Last week’s surprise fall in UK inflation to 6.7% enabled the Bank of England to leave interest rates unchanged at 5.25% after 14 successive increases. It is possible that this will mark the peak in the cycle, although it will depend on whether the CPI continues to cool toward its two percent target and how the economy holds up.
The significant increase in interest rates in the last year or so has resulted in many investment trusts de-rating sharply in terms of both their price and discount. If rates stay at this level and then eventually start to come down there are plenty of sectors and funds that are likely to benefit.
A recent research report from the analysts at Stifel has looked into this whole area and identified the parts of the market with the potential to recover. However, they are not expecting a sudden knee-jerk upswing in share prices, as so much damage has been done that it will take time for investors to regain their confidence.
Private Equity And The Small Caps
Listed private equity funds are particularly sensitive to higher interest rates given their highly leveraged structures and the implications of rising debt costs on company earnings. Another concern has been the risk of valuation write-downs as a result of the falls in the PE ratios of comparable small and mid-cap companies.
Stifel believe that any recovery in the small and mid-cap sectors should be helpful for private equity and sentiment should also benefit once it is clear that rates have peaked. They think that these factors will likely lead to a positive re-rating and narrowing of the discounts that are currently in the order of 30% to 40%.
The analysts expect the small and mid-cap funds to be one of the fastest areas to recover if we move into an environment of lower interest rates. Their preferred investment trusts in this area include Aberforth Smaller (LON: ASL) for value stocks and BlackRock Throgmorton (LON: THRG) for growth stocks.
Infrastructure And Renewable Energy
The infrastructure sector has seen some significant falls in recent months as a result of factors such as rising debt costs, attractive yields on other asset classes and the impact of bigger discount rates, although the latter has been offset by the positive effect of higher inflation and increases in the deposit rate assumptions.
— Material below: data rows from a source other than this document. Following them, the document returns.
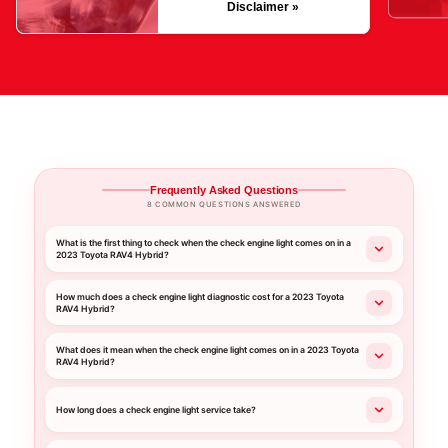
Disclaimer »
Frequently Asked Questions
8 COMMON QUESTIONS ANSWERED
What is the first thing to check when the check engine light comes on in a
2023 Toyota RAV4 Hybrid?
How much does a check engine light diagnostic cost for a 2023 Toyota
RAV4 Hybrid?
What does it mean when the check engine light comes on in a 2023 Toyota
RAV4 Hybrid?
How long does a check engine light service take?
The jump in gilt yields over the summer led to quite a sharp de-rating of the sector with Stifel calculating that the correlation between these two factors over the year to June was a massive -0.83. They assume that if gilt yields continue to fall it could lead to a positive re-rating of the various infrastructure funds, with investors taking the view that discount rates used in the valuation models have peaked.
Renewable energy trusts have also been impacted by the same factors affecting infrastructure with the share prices of these funds now implying discount rates of around 10%, which Stifel think appears relatively attractive. Once it is clear that interest rates and gilt yields have peaked there could be a change in investor sentiment, although it is likely to be a slow burn.
Biotech And Technology
Valuations of emerging biotech stocks remain at depressed levels and the analysts think it is a case of “when” rather than “if” we see a more sustained re-rating of these names, especially as a reversal of the rise in rates would be hugely beneficial to the sector. They say that International Biotech (LON: IBT) and Biotech Growth (LON: BIOG) are both overweight in the small and mid-cap space and should outperform should there be a resurgence.
Stifel believe that the latter would benefit the most in this scenario due to its particularly high weighting to small caps, though they prefer the strategy of International Biotech, which is outperforming in varying market conditions, as well as over the longer term.
Technology funds have been one of the best performing sectors over the year due to the excitement around AI, with the US-focused tech funds – Polar Capital Technology (LON: PCT) and Allianz Technology (LON: ATT) – both benefitting despite being underweight in the large caps. Stifel think that if interest rates decline the strength in tech would broaden out with the small and mid-cap stocks benefitting the most, a scenario that would result in the outperformance of these funds and see their 14% discounts narrow.